«Его величество сказал: "Что же это, отец мой, Амон? Неужели отец забыл своего сына? Разве я делал что-либо без тебя? Когда я шел или стоял, разве не делал я это по твоему разрешению? И никогда не отступал я от твоих приказаний!.. Что для тебя эти азиаты, Амон? Эти презренные, не знающие о боге? Не поставил ли я тебе множество памятников? И не наполнил ли твой храм пленными?.. Я взываю к тебе, отец мой, Амон! Я — среди чужеземцев, которых не знаю. Все страны объединились против меня, и я совсем один, и никого нет со мной. Мои солдаты покинули меня, и никто из моих колесничих не вспомнил обо мне… Но я взываю и знаю, что Амон лучше для меня, чем миллионы пеших войск и сотни тысяч колесничих, чем десять тысяч братьев и детей, спаянных воедино. Груд многих людей — ничто. Амон лучше их… Амон слышит меня и является, когда я зову его… Он протягивает мне руку, я ликую; он восклицает: "Вперед! Вперед! Я с тобой, я — твой отец. Моя рука с тобой, и я лучше ста тысяч воинов, я, властелин победы, любящий силу"». В поэме слились Гильгамеш с Гераклом.
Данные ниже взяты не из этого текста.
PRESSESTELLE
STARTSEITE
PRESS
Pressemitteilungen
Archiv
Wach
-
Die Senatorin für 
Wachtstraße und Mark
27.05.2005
«Я вновь обрел свое сердце, мое сердце полно радости. К чему я стремлюсь, то свершается. Я подобен Монту, я стреляю налево и воюю направо. Я подобен Ваалу в час его гнева. Я вижу: две с половиной тысячи упряжек, окружавшие меня, лежат разбитые на куски под копытами моих коней. Сердца их стали вялыми от страха, и руки ослабели. Они не могут стрелять и не осмеливаются взяться за копья. Я опрокидываю их в воду, и они падают туда, как крокодилы. Они валятся один на другого, и я убиваю, кого хочу».
Если египетская поэма верно описывает события, то значит у Рамсеса возникла тактически верная идея: опрокинуть фронт хеттов, слабый вдоль реки, и обеспечить себе прикрытие с тыла для новой атаки. Сражение, записанное на стенах египетских храмов, показывает, как тонули враги, сброшенные в реку.
«Презренный царь хеттов, вероломный и колеблющийся» (согласно египетскому изложению), увидел, что происходит с его людьми. Он собрал вокруг себя военачальников, приказал созвать войско — «их было вместе тысяча упряжек, которые тотчас направились на огонь!» — к фараону, диадема которого в форме змеи извергала огонь.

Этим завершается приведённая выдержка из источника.